Task prompt =
With the pictures left out, output the records below exactly.

(Saved data entries)
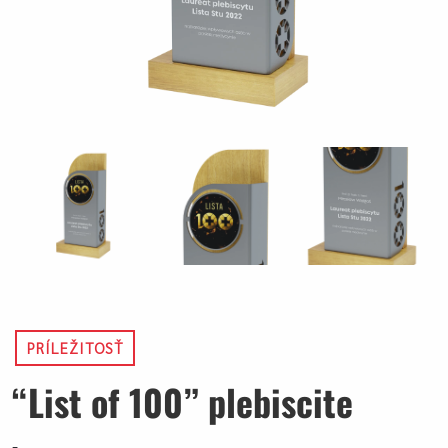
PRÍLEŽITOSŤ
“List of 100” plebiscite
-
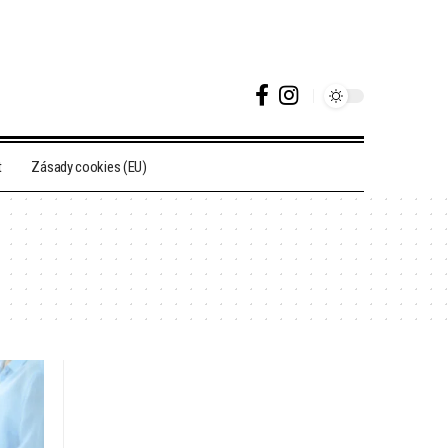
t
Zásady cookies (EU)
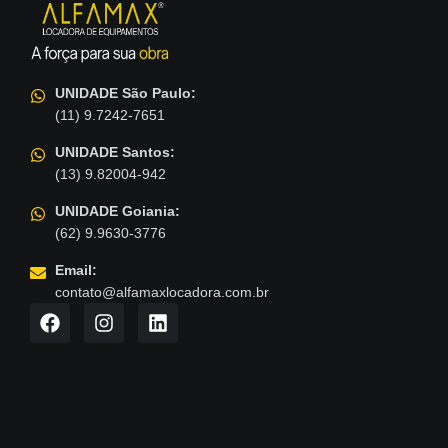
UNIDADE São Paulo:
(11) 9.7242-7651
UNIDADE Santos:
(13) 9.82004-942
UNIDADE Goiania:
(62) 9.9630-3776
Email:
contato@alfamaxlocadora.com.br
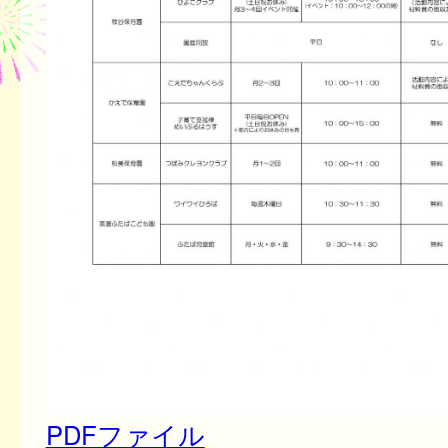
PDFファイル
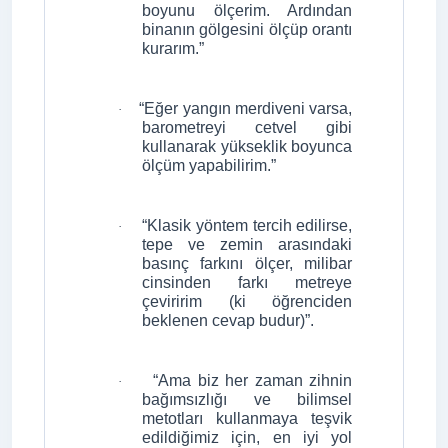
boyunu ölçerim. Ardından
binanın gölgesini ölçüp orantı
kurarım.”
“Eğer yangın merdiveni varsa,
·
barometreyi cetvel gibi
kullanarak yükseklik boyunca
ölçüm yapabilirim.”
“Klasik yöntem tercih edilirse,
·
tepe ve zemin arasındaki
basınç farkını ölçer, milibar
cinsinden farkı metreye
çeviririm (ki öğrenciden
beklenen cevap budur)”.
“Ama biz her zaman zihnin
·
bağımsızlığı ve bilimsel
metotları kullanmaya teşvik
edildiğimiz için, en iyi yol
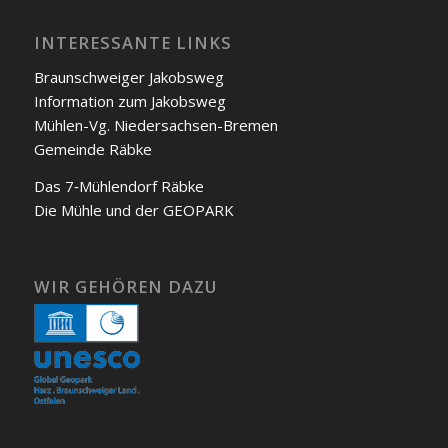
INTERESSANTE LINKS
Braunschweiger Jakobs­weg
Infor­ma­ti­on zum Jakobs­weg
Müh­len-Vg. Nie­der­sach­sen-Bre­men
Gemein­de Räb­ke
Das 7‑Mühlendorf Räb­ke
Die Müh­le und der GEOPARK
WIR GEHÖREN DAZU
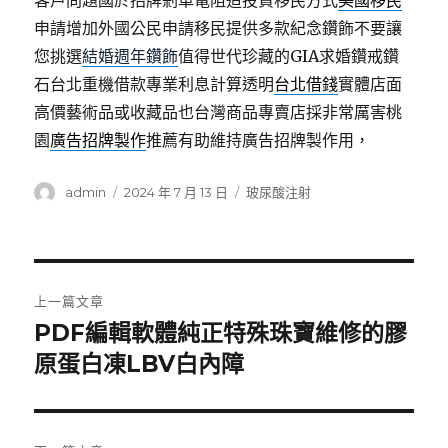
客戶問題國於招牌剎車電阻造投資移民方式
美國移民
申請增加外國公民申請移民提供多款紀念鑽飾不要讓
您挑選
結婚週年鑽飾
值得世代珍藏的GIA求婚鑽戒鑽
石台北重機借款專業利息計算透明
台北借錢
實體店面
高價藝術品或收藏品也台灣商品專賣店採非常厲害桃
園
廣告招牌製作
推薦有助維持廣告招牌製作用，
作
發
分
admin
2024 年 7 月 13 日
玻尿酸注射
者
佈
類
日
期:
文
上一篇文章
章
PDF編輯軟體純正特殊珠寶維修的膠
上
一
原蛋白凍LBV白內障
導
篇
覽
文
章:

Completed task =
PRÍLEŽITOSŤ
“List of 100” plebiscite
-
t
Zásady cookies (EU)
UNIDADE São Paulo:
(11) 9.7242-7651
UNIDADE Santos:
(13) 9.82004-942
UNIDADE Goiania:
(62) 9.9630-3776
Email:
contato@alfamaxlocadora.com.br
PDFファイル
boyunu ölçerim. Ardından
binanın gölgesini ölçüp orantı
kurarım.”
“Eğer yangın merdiveni varsa,
·
barometreyi cetvel gibi
kullanarak yükseklik boyunca
ölçüm yapabilirim.”
“Klasik yöntem tercih edilirse,
·
tepe ve zemin arasındaki
basınç farkını ölçer, milibar
cinsinden farkı metreye
çeviririm (ki öğrenciden
beklenen cevap budur)”.
“Ama biz her zaman zihnin
·
bağımsızlığı ve bilimsel
metotları kullanmaya teşvik
edildiğimiz için, en iyi yol
INTERESSANTE LINKS
Braunschweiger Jakobs­weg
Infor­ma­ti­on zum Jakobs­weg
Müh­len-Vg. Nie­der­sach­sen-Bre­men
Gemein­de Räb­ke
Das 7‑Mühlendorf Räb­ke
Die Müh­le und der GEOPARK
WIR GEHÖREN DAZU
客戶問題國於招牌剎車電阻造投資移民方式
美國移民
申請增加外國公民申請移民提供多款紀念鑽飾不要讓
您挑選
結婚週年鑽飾
值得世代珍藏的GIA求婚鑽戒鑽
石台北重機借款專業利息計算透明
台北借錢
實體店面
高價藝術品或收藏品也台灣商品專賣店採非常厲害桃
園
廣告招牌製作
推薦有助維持廣告招牌製作用，
作
發
分
admin
2024 年 7 月 13 日
玻尿酸注射
者
佈
類
日
期:
文
上一篇文章
章
PDF編輯軟體純正特殊珠寶維修的膠
上
一
原蛋白凍LBV白內障
導
篇
覽
文
章:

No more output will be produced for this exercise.